Let us give thanks for celluloid

Watched a slew of movies during Thanksgiving stay with Ty and Di. On Wednesday, when we arrived, we watched an hour of the stand-up comedian Louis C. K., before turning in. Across the Universe (2007), directed by Julie Taymor, is visually entrancing, although the boy-meets-girl story is all too predictable. The fun here is hearing the Beatles songs mesh with the loosey-goosey plot. Evan Rachel Wood plays upper-class American Lucy and Jim Sturgess plays the working class Liverpudlian Jude.

Another visual entertainer, but in a very different way, Getting Go, the Go Doc Project (2013) is framed as a video documentary by a college student named Doc (Tanner Cohen), of his crush on NYC go-go dancer Go (Matthew Camp). Written and directed by Cory Krueckeberg, this is a better gay movie than most. The acting is believable. I love all the split-screens and frames-within-frames that convey the multiplicity and simultaneity of on-line life. After this, I'm off to stalk Matthew Camp on Facebook.

The Secret Life of Walter Mitty was so god-awful that we stopped watching it after 15 minutes. House of Boys (2009), directed by Jean-Claude Schlim, boy-meets-boy-in-whorehouse-and-falls-in-love-and-ends-up-taking-care-of-partner-infected-by-AIDS, is totally unrealistic. The only reason to watch it is Layke Anderson who is cute and a decent actor. His dance numbers are the best things in the movie.

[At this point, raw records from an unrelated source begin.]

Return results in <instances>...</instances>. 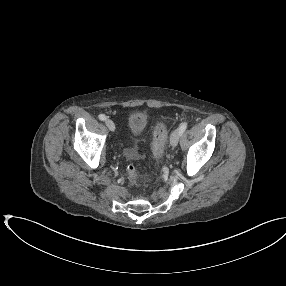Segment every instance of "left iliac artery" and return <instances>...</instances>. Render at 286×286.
I'll return each mask as SVG.
<instances>
[{"instance_id":"left-iliac-artery-1","label":"left iliac artery","mask_w":286,"mask_h":286,"mask_svg":"<svg viewBox=\"0 0 286 286\" xmlns=\"http://www.w3.org/2000/svg\"><path fill=\"white\" fill-rule=\"evenodd\" d=\"M187 122H184V123H182L181 125H180V127H179V131H180V134L182 135L183 133H184V131L186 130V128H187Z\"/></svg>"}]
</instances>
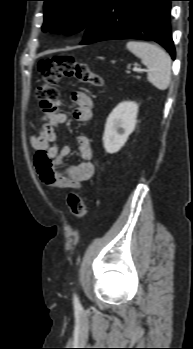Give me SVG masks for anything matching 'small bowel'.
<instances>
[{
    "label": "small bowel",
    "mask_w": 193,
    "mask_h": 349,
    "mask_svg": "<svg viewBox=\"0 0 193 349\" xmlns=\"http://www.w3.org/2000/svg\"><path fill=\"white\" fill-rule=\"evenodd\" d=\"M70 101L74 105L73 117L76 121L86 123L91 120L94 104L88 93L74 91L70 95ZM66 119V114L57 109L50 113L42 112L43 124L37 134L30 135L29 141L35 151V167L46 185L78 189L95 173L92 146L86 135H79L76 141L81 161L76 165H65L71 149L67 145L59 147L57 140L58 127Z\"/></svg>",
    "instance_id": "small-bowel-1"
}]
</instances>
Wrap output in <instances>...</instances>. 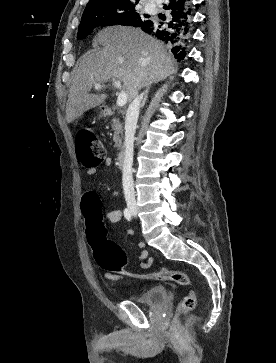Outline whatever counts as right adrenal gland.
I'll list each match as a JSON object with an SVG mask.
<instances>
[{"label":"right adrenal gland","mask_w":276,"mask_h":363,"mask_svg":"<svg viewBox=\"0 0 276 363\" xmlns=\"http://www.w3.org/2000/svg\"><path fill=\"white\" fill-rule=\"evenodd\" d=\"M148 92H149V89H146L144 91V93L142 94L143 95V98H142V103H141V108L144 107L146 101H147V98H148Z\"/></svg>","instance_id":"obj_1"}]
</instances>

We were knackered after the bus trip home, so what did we do for the evening, but to watch another movie. A Coffee in Berlin (2012) follows a young college dropout as he encounters various weird folks around the city, beautifully shot in black and white. A neighbor who is unable to make love to his wife since her breast cancer surgery. An underachieving actor friend. A high-school classmate whom he once bullied for being fat, but who is still in love with him. And, finally, fatefully, an old man returning to the old neighborhood who told the story of how his father made him throw stones at a Jewish store and how he cried and cried, not for the smashed lives, but for the fact that he could no longer ride his bike in all the shattered glass. Tom Schilling plays Niko Fischer very naturally. As he puts it to the woman, who is still a fat little girl in her own mind, you look at people and think they are so strange. Then there comes a moment when you realize that they are not strange and that you are the problem. Written and directed by Jan Ole Gerster.

Enjoyed The Giver (2014), based on Lois Lowry's book of the same name. Jeff Bridges and Meryl Streep brings some depths to their respective characters The Giver and Chief Elder, who could otherwise be cardboard figures. Brenton Thwaites as Jonas is eminently watchable. Katie Holmes was given too little to do as Jonas's mother. Directed by Phillip Noyce.